Does Council carefully consider the impact on Social Security recipients in our city when they enter into contract negotiations? Does “social justice” extend to private sector workers? Must retired private sector workers with limited means be forced to heavily subsidize the generous pensions and lifelong health care benefits of public sector workers and their spouses? Where is the equity?

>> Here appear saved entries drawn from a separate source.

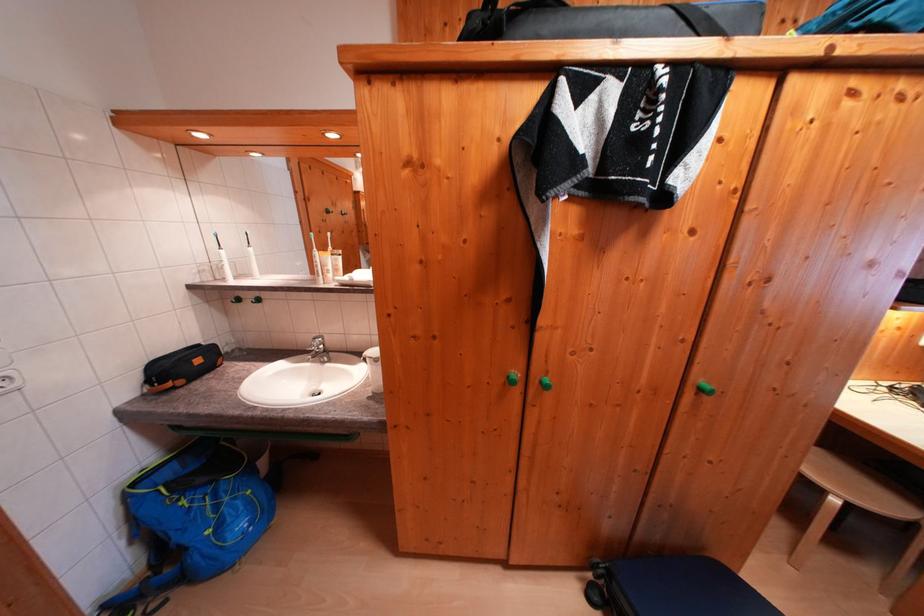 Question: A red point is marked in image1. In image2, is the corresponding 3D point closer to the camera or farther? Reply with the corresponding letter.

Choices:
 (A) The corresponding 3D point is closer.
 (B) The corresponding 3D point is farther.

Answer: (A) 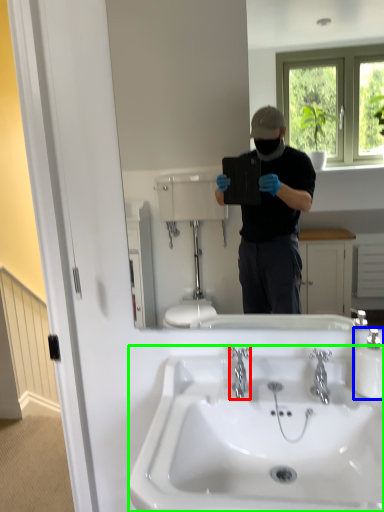 Question: Which is farther away from plumbing fixture (highlighted by a red box)? bottle (highlighted by a blue box) or sink (highlighted by a green box)?

Choices:
 (A) bottle
 (B) sink

Answer: (A)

Things need to change. But as long as unions (SEIU, police, and fire) and their PACs are the largest and loudest donors to the politicians in Berkeley, the power will be in their hands. Meanwhile, our parks, pools, roads, Old City Hall, and pier will continue to deteriorate so that city employees’ can receive extremely comfortable benefits and retirements. We must restore balance and that will only start when there is respect for those hardworking taxpayers paying the bills. We also need to respect the next generation, a generation destined to inherit an enormous debt unless something is done soon. To me, that is what it is to be progressive.

Berkeley residents have grown weary of promises of improved infrastructure and services. They know instinctively that something is wrong. Endless bond measures and parcel taxes which never seem to move the needle.  But at least we know what to call it now – pension crowd out.

Update March 16: The op-ed has been corrected to remove the suggestion that no law prevents the public from sitting in on contract negotiations. In fact, Governor Ronald Reagan signed a law in 1968 which said that “all local and county collective bargaining negotiations were confidential.”